Une équipe internationale dirigée par Jaspreet Randhawa de la Michigan State University a mesuré pour la première fois la réaction du cycle nickel-cuivre dans les sursauts X. Les résultats, publiés dans The Astrophysical Journal, révèlent que ce mécanisme théorique est dix fois moins efficace que prévu, ouvrant la voie à la synthèse d’éléments plus lourds que le fer dans les étoiles à neutrons.
Dans les profondeurs cosmiques où les étoiles à neutrons déchirent la matière de leurs compagnes, un verrou théorique vient de céder. Des physiciens viennent de démontrer que le cycle nickel-cuivre, longtemps considéré comme un obstacle majeur à la formation des éléments lourds, présente une efficacité bien inférieure aux prédictions. La découverte bouleverse notre compréhension de la nucléosynthèse dans les environnements les plus extrêmes de l’univers.

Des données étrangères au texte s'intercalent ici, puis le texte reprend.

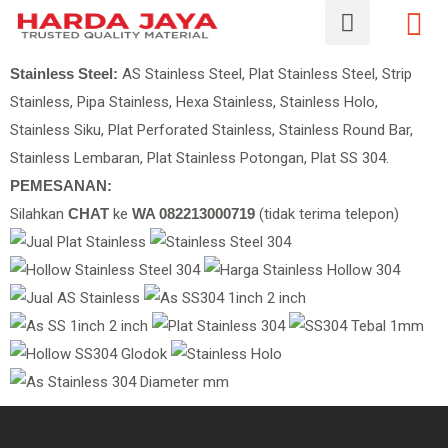
Stainless Steel:
AS Stainless Steel
, Plat Stainless Steel, Strip
Stainless, Pipa Stainless, Hexa Stainless, Stainless Holo,
Stainless Siku, Plat Perforated Stainless, Stainless Round Bar,
Stainless Lembaran, Plat Stainless Potongan, Plat SS 304.
PEMESANAN:
Silahkan
CHAT
ke
WA 082213000719
(tidak terima telepon)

Une expérience contre la montre
Au laboratoire TRIUMF de Vancouver, Jaspreet Randhawa et son équipe internationale ont mené une course contre le temps. Ils ont accéléré un faisceau de cuivre-59, un isotope dont la durée de vie n’excède pas deux minutes, avant de le projeter sur une cible d’hydrogène gelé. La prouesse technique, rendue possible par l’une des rares installations au monde capable de produire des quantités suffisantes de cet isotope instable, a permis de mesurer directement la réaction clé du cycle nickel-cuivre.

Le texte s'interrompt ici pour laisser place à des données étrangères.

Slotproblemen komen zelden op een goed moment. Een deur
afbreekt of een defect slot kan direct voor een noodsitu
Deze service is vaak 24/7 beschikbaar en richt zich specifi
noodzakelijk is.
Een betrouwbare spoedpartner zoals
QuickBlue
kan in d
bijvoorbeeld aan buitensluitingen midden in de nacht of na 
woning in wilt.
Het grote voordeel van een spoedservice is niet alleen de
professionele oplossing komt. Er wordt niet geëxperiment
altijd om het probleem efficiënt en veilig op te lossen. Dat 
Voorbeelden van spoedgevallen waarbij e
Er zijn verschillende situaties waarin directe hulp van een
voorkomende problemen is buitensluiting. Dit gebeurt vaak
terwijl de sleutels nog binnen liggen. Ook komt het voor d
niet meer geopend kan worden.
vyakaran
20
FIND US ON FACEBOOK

Les résultats, publiés dans The Astrophysical Journal, sont sans appel : le taux de recyclage par ce mécanisme s’établit à moins de 0,1 pour cent lors des sursauts X. « Nos mesures montrent que ce blocage est beaucoup plus faible que prévu, ce qui signifie que le processus de formation d’éléments plus lourds peut se poursuivre », explique Randhawa.
Les forges stellaires revisitées
Les étoiles à neutrons représentent les vestiges ultradenses d’explosions stellaires massives. Dans les systèmes binaires, elles peuvent arracher de la matière à leur compagne, créant des conditions de température et de pression si extrêmes qu’elles génèrent des éruptions de rayons X d’une puissance colossale. Depuis des décennies, les astrophysiciens s’interrogent sur la capacité de ces environnements à synthétiser des éléments plus lourds que le fer.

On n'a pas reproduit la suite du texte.